+++ Provided records

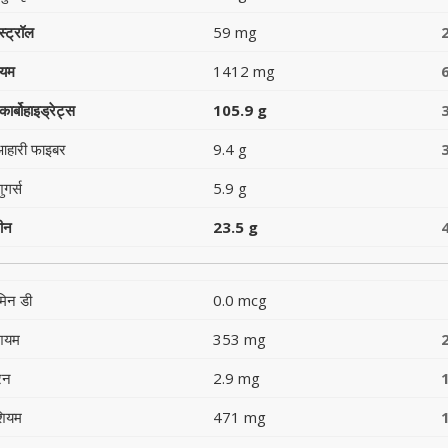
स्ट्रॉल
59 mg
ियम
1412 mg
ार्बोहाइड्रेट्स
105.9 g
आहारी फाइबर
9.4 g
ुगर्स
5.9 g
टीन
23.5 g
मिन डी
0.0 mcg
शियम
353 mg
रन
2.9 mg
शियम
471 mg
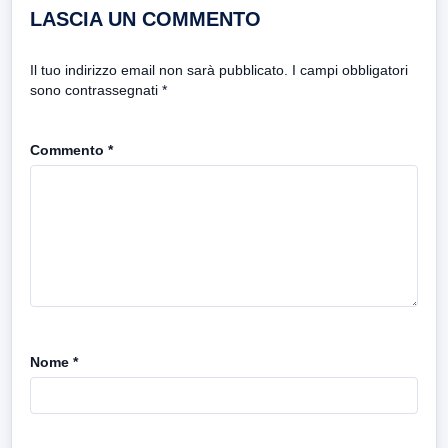
LASCIA UN COMMENTO
Il tuo indirizzo email non sarà pubblicato.
I campi obbligatori
sono contrassegnati
*
Commento
*
Nome
*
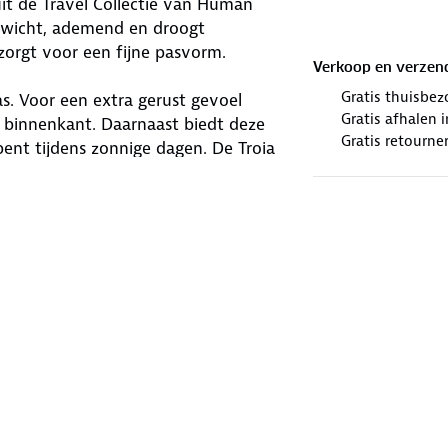
it de Travel Collectie van Human
gewicht, ademend en droogt
zorgt voor een fijne pasvorm.
Verkoop en verzen
Gratis thuisbez
as. Voor een extra gerust gevoel
Gratis afhalen
e binnenkant. Daarnaast biedt deze
Gratis retourne
ent tijdens zonnige dagen. De Troia
n op reis.
winkels. Wij geven er een nieuwe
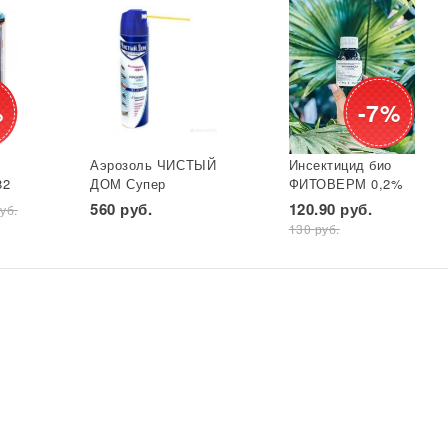
%
-7%
Аэрозоль ЧИСТЫЙ
Инсектицид био
82
ДОМ Супер
ФИТОВЕРМ 0,2%
универ. фл 600 мл
бут 25 мл ВХ 1/30
560 руб.
120.90 руб.
уб.
*
(двойное
130 руб.
распыление) GB
1/24*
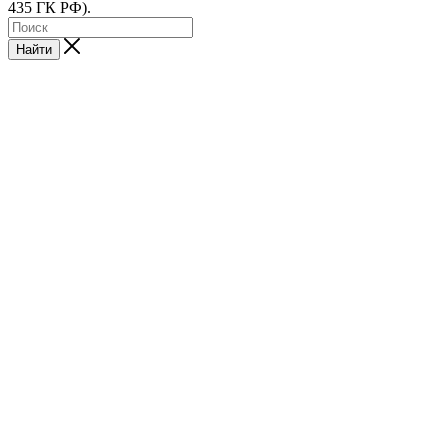
435 ГК РФ).
Найти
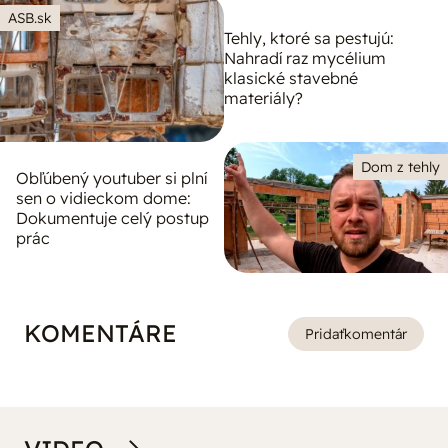
ASB.sk
Tehly, ktoré sa pestujú:
Nahradí raz mycélium
klasické stavebné
materiály?
Dom z tehly
Obľúbený youtuber si plní
sen o vidieckom dome:
Dokumentuje celý postup
prác
KOMENTÁRE
Pridať
komentár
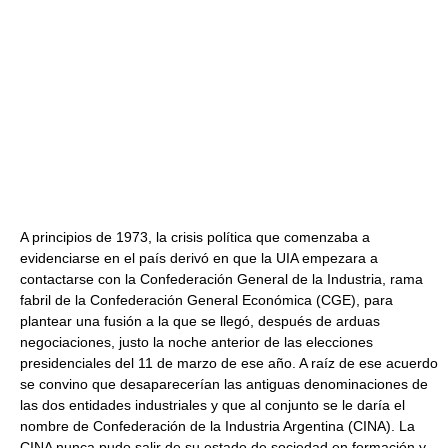
A principios de 1973, la crisis política que comenzaba a
evidenciarse en el país derivó en que la UIA empezara a
contactarse con la Confederación General de la Industria, rama
fabril de la Confederación General Económica (CGE), para
plantear una fusión a la que se llegó, después de arduas
negociaciones, justo la noche anterior de las elecciones
presidenciales del 11 de marzo de ese año. A raíz de ese acuerdo
se convino que desaparecerían las antiguas denominaciones de
las dos entidades industriales y que al conjunto se le daría el
nombre de Confederación de la Industria Argentina (CINA). La
CINA nunca pudo salir de su estado de sociedad en formación y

++++++

• **Task prompt**: From the opening line of the entries above to the line that holds "A principios de", inclusive, reproduce each line exactly and omit any picture.

• **Task result**:
स्ट्रॉल
59 mg
ियम
1412 mg
ार्बोहाइड्रेट्स
105.9 g
आहारी फाइबर
9.4 g
ुगर्स
5.9 g
टीन
23.5 g
मिन डी
0.0 mcg
शियम
353 mg
रन
2.9 mg
शियम
471 mg
LASCIA UN COMMENTO
Il tuo indirizzo email non sarà pubblicato.
I campi obbligatori
sono contrassegnati
*
Commento
*
Nome
*
it de Travel Collectie van Human
gewicht, ademend en droogt
zorgt voor een fijne pasvorm.
Verkoop en verzen
Gratis thuisbez
as. Voor een extra gerust gevoel
Gratis afhalen
e binnenkant. Daarnaast biedt deze
Gratis retourne
ent tijdens zonnige dagen. De Troia
n op reis.
winkels. Wij geven er een nieuwe
%
-7%
Аэрозоль ЧИСТЫЙ
Инсектицид био
82
ДОМ Супер
ФИТОВЕРМ 0,2%
универ. фл 600 мл
бут 25 мл ВХ 1/30
560 руб.
120.90 руб.
уб.
*
(двойное
130 руб.
распыление) GB
1/24*
435 ГК РФ).
Найти
ASB.sk
Tehly, ktoré sa pestujú:
Nahradí raz mycélium
klasické stavebné
materiály?
Dom z tehly
Obľúbený youtuber si plní
sen o vidieckom dome:
Dokumentuje celý postup
prác
KOMENTÁRE
Pridať
komentár
A principios de 1973, la crisis política que comenzaba a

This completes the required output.